Take each line of the records below that contains the string "your" and copy it.
::: Dataset extract :::
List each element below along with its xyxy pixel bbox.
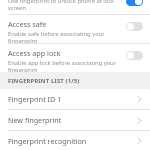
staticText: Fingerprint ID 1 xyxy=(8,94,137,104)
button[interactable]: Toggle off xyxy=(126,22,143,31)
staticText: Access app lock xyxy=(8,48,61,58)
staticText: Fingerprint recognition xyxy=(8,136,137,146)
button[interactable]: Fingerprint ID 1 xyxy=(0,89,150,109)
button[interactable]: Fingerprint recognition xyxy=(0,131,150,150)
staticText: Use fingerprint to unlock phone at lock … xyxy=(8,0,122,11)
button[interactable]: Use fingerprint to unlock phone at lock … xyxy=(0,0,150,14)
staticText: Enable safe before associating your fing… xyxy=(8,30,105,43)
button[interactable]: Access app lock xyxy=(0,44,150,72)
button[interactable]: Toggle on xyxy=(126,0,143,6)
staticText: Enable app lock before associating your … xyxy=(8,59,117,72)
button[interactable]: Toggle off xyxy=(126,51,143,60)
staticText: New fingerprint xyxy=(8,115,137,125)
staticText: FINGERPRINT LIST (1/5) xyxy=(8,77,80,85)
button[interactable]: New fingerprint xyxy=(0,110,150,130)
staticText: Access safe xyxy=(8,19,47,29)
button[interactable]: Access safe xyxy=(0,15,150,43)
:::
::: Dataset extract :::
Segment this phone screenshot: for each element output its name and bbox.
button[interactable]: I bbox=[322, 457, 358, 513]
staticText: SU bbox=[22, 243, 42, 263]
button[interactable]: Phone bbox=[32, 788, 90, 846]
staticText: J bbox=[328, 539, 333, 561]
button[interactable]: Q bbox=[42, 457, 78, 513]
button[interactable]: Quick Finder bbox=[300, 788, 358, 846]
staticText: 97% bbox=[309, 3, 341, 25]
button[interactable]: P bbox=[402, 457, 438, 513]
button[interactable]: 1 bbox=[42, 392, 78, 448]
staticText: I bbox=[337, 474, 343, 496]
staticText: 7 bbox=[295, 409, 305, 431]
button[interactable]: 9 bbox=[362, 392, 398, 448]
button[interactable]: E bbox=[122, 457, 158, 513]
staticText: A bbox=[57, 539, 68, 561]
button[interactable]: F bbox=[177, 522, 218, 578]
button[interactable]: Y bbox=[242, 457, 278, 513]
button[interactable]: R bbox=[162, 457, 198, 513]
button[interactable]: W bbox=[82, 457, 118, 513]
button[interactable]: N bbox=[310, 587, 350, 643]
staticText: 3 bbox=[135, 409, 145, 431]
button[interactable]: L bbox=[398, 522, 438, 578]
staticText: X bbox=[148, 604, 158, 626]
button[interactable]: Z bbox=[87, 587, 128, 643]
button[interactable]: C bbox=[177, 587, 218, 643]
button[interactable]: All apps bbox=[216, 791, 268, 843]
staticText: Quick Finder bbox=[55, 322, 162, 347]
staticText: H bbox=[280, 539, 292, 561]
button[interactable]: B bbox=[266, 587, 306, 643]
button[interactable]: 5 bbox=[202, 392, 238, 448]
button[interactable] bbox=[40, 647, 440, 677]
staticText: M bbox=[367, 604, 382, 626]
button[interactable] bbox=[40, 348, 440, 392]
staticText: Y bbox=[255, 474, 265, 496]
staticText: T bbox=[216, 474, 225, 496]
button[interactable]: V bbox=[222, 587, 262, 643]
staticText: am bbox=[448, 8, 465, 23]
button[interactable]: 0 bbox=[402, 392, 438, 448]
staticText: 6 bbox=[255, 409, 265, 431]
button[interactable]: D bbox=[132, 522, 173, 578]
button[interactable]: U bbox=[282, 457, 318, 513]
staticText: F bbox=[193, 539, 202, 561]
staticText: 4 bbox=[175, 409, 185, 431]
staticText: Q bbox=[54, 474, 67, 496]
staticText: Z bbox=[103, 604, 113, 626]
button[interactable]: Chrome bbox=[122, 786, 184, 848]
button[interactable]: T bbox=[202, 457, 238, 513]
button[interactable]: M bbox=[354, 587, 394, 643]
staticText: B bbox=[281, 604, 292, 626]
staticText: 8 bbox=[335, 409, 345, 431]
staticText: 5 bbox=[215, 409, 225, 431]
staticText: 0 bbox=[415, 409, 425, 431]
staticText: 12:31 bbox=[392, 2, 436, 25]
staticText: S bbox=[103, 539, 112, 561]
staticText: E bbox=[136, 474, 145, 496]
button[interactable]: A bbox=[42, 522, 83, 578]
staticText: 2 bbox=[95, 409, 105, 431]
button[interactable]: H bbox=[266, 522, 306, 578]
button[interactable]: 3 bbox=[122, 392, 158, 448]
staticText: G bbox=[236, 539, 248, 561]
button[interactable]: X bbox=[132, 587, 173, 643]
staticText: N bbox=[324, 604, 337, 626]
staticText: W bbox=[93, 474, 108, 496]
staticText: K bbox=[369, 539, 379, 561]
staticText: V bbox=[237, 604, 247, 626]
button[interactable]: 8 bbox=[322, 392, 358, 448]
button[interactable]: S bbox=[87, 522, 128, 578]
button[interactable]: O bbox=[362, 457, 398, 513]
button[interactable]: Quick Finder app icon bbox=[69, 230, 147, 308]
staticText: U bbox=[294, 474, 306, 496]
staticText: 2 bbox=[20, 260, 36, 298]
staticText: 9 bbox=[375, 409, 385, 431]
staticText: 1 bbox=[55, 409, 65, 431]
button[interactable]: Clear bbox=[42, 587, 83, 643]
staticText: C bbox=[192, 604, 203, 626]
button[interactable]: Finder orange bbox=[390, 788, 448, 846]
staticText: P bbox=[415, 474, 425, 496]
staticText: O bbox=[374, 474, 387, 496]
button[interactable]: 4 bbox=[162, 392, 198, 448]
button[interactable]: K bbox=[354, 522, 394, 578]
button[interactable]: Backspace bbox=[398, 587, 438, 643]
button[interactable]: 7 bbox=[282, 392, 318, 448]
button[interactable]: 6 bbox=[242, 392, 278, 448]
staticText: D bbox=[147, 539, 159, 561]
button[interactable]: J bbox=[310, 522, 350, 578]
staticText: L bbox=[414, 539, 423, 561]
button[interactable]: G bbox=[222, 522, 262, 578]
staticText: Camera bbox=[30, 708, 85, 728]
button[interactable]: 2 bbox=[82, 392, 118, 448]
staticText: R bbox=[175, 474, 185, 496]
:::
Exercise output —
staticText: Enable safe before associating your fing… xyxy=(8,30,105,43)
staticText: Enable app lock before associating your … xyxy=(8,59,117,72)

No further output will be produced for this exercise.